What is being asked:
Copy every record word for word. Pictures are not part of the copy.

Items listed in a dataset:
○ ○ ○ ○ ○ ○ ○

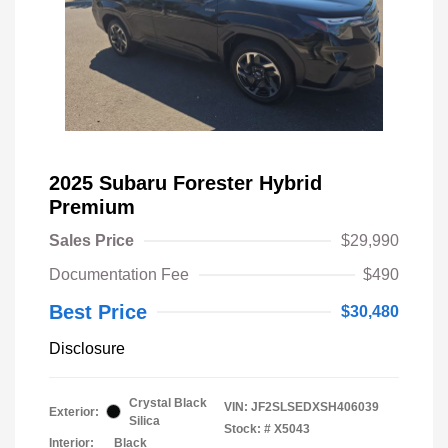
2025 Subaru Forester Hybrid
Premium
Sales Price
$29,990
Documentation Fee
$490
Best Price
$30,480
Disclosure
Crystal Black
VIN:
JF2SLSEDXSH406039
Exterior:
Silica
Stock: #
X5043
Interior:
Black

○ ○ ○ ○ ○ ○ ○

Answer:
2025 Subaru Forester Hybrid
Premium
Sales Price
$29,990
Documentation Fee
$490
Best Price
$30,480
Disclosure
Crystal Black
VIN:
JF2SLSEDXSH406039
Exterior:
Silica
Stock: #
X5043
Interior:
Black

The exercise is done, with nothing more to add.